On Boxing Day I went to one store - Ewe Knit - with the intention of maximizing the sale. I walked out with a mere 2 skeins of yarn (the extra Sweet Georgia I'll need to make the KNUS). I'm a careful shopper but that was crazy even by my standards. By contrast, I sauntered past an artfully arranged display of lovely Madeline Tosh yarn in a gorgeous grey with a basket of Malabrigo chunky in cream. I started to pet it (baskets of yarn be pretty!) and a friendly young woman, wearing all hand-knit said: Um, sorry, that's my shopping. At which point I laughed and suggested that, when your haul looks like a shop display, you know you're in deep.

I was actually inclined to stock up on 900ish yards of bulky yarn required to make this. You know I'm having a poncho-moment... But when I realized that 9 skeins of bulky yarn would more or less take up its own room (okay, storage box), I couldn't do it. I mean, I don't really have space to store the garment that would result from that 9 skeins of bulky yarn.

I'm almost at the stage that I can only knit for others because who has room for more things? And I took almost a year off from knitting?!?
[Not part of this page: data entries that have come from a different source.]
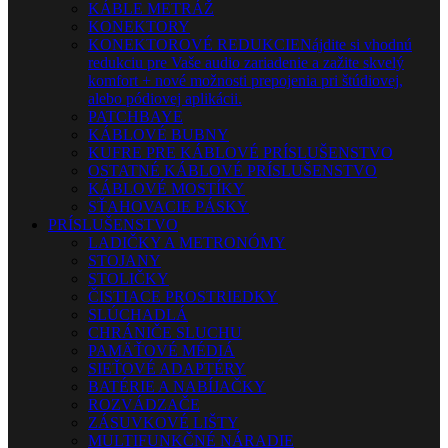
KÁBLE METRÁŽ
KONEKTORY
KONEKTOROVÉ REDUKCIE
Nájdite si vhodnú
redukciu pre Vaše audio zariadenie a zažite skvelý
komfort + nové možnosti prepojenia pri štúdiovej,
alebo pódiovej aplikácii.
PATCHBAYE
KÁBLOVÉ BUBNY
KUFRE PRE KÁBLOVÉ PRÍSLUŠENSTVO
OSTATNÉ KÁBLOVÉ PRÍSLUŠENSTVO
KÁBLOVÉ MOSTÍKY
SŤAHOVACIE PÁSKY
PRÍSLUŠENSTVO
LADIČKY A METRONÓMY
STOJANY
STOLIČKY
ČISTIACE PROSTRIEDKY
SLÚCHADLÁ
CHRÁNIČE SLUCHU
PAMÄŤOVÉ MÉDIÁ
SIEŤOVÉ ADAPTÉRY
BATÉRIE A NABÍJAČKY
ROZVÁDZAČE
ZÁSUVKOVÉ LIŠTY
MULTIFUNKČNÉ NÁRADIE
No doubt, my sense of space is encroached upon by the impending renovation. They're going to flat out pull off 2 rooms of my house (one of which is my sewga room - where all the things are stored) and excavate the basement*. I will have no access to my outdoor space. In fact, my garden is going to be trashed by this undertaking.** They need to move the excavation gizmos into the backyard in order to do what needs to be done. I will have no kitchen (not safe to use, even before the kitchen reno begins in earnest). I will have no access to the basement (see below). At some point, we'll only have one upstairs bathroom (while the other is being redone). The bathroom in the basement won't be accessible.

So, what's a girl to do?

Well, I've hatched a plan to use every skein of stash yarn while I'm managing the space-compromising stress of having my house cut in half for 6 months. Of course, this is hard to do at the best of times - there's never enough yardage left to make what one would choose - but my plan may just work because I've decided to give much of my stash knitting away. I may not need another pair of socks (knit in sport-weight gauge) but somebody will. And I have so many smallish remnants from larger projects that must be repurposed. It's too much yarn to give away on Craig's List and not enough to make something I might actually use for myself.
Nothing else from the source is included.